The temperature u(x, t) satisfies the classical one-dimensional diffusion equation, ut = kuxx

The ends of the rod are perfectly insulated, so ux(0, t) = ux(l, t) = 0.

Find general solution u(x, t) by the method of separation of variables.
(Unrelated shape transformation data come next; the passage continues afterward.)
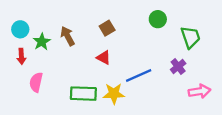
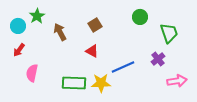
green star: (42, 42) -> (37, 16), moved
red arrow: (21, 56) -> (19, 50), turned 40

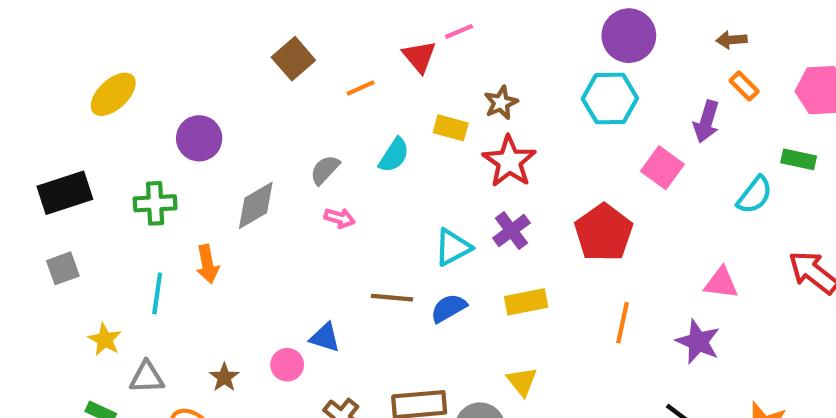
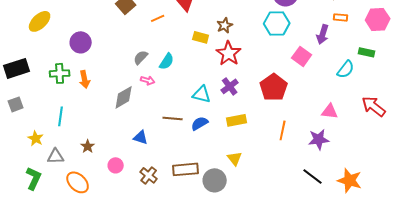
orange rectangle: (744, 86) -> (341, 17), turned -40
cyan semicircle: (394, 155) -> (167, 61), moved
gray diamond: (256, 205) -> (124, 97), moved
cyan triangle: (453, 247) -> (202, 94), turned 42
orange arrow: (208, 264) -> (85, 79), moved
purple star: (698, 342) -> (319, 139), turned -30
pink circle: (287, 365) -> (116, 165), moved
brown star: (224, 377) -> (88, 146), moved

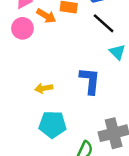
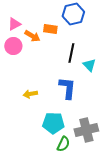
black line: (104, 23) -> (71, 53), moved, turned 60
cyan pentagon: (52, 124) -> (53, 123), moved

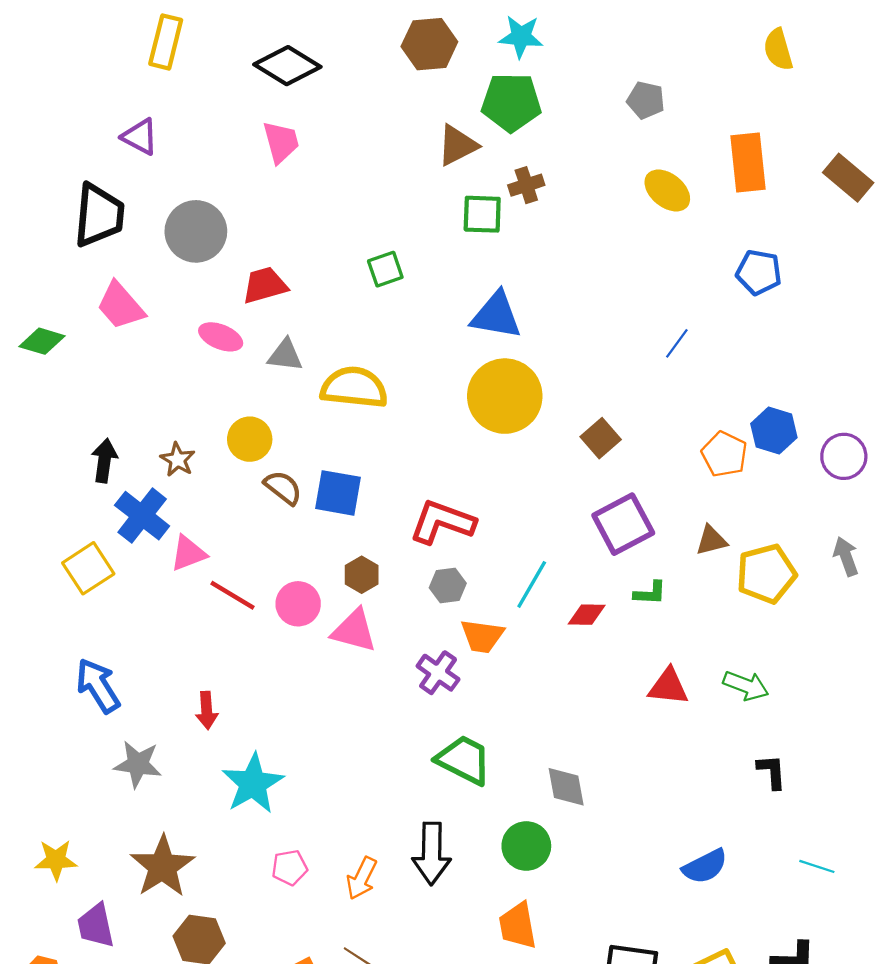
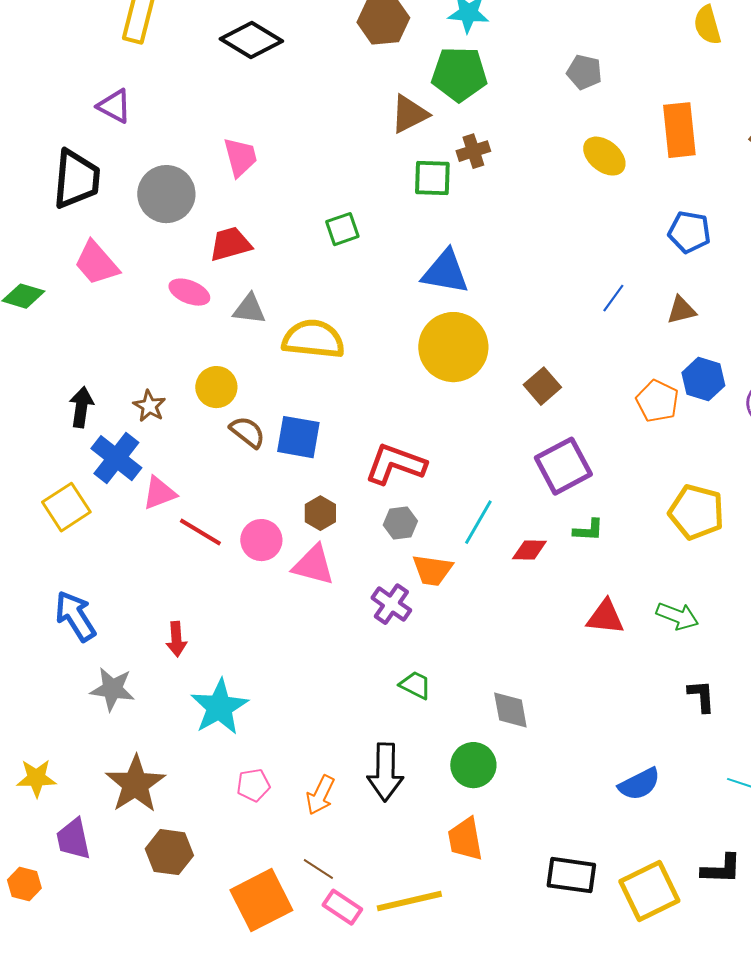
pink trapezoid: (281, 142) -> (240, 157), moved
brown triangle: (711, 540) -> (681, 310), moved
yellow pentagon: (766, 574) -> (696, 512), turned 30
green trapezoid: (464, 760) -> (415, 685), size x0.6

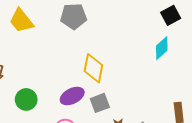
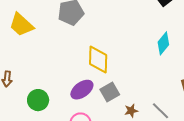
cyan diamond: (162, 48) -> (163, 43), moved

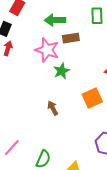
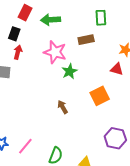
green arrow: (55, 20) -> (51, 20), moved
brown rectangle: (71, 38) -> (86, 40), moved

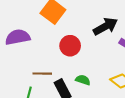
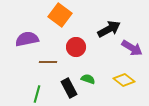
brown line: (42, 74) -> (48, 62), moved

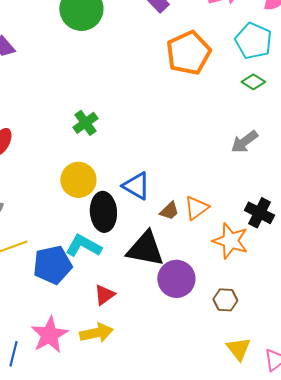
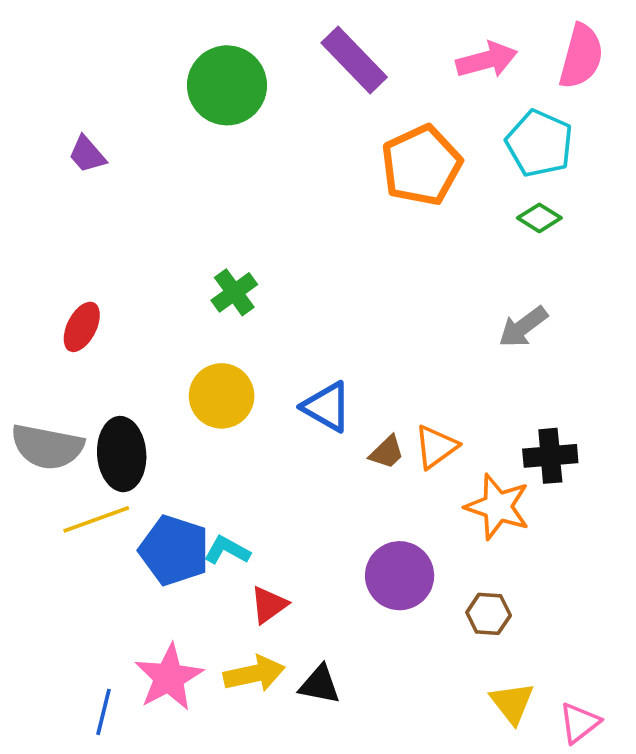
black ellipse: (103, 212) -> (122, 454), moved
black cross: (259, 213) -> (550, 456), turned -32
cyan L-shape: (83, 246) -> (227, 550), moved, size x0.7
black triangle: (145, 249) -> (320, 685), moved, size x0.6
blue pentagon: (52, 265) -> (174, 550), turned 30

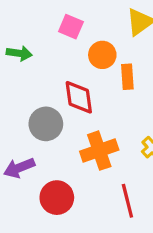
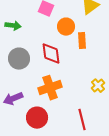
gray circle: (46, 124) -> (19, 59), moved
orange cross: (99, 151) -> (50, 88), moved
What happens to the solution as t -> ∞ ? (Do not find the Fourier coefficients other than the one required to answer the last part.)

## The Attempt at a Solution

We have method of Seperation of Variables so set:

u(x, t) = X(x)T(t) so we have XT' = kX''T (by using this with ut = kuxx)

This gives us: $\frac{X''}{X}$ = $\frac{T'}{kT}$ = λ (by separating the variables where λ is a constant)

Looking at X:

we have X'' = Xλ so X'' - Xλ = 0

this means we have $\alpha$2 = λ and so $\alpha$ = $\pm$$\sqrt{λ}$

we require λ < 0, so let λ = -$\omega$2 and so we now have: $\alpha$ = i$\omega$

this gives us X(x) = Asin($\omega$x) + Bcos($\omega$x)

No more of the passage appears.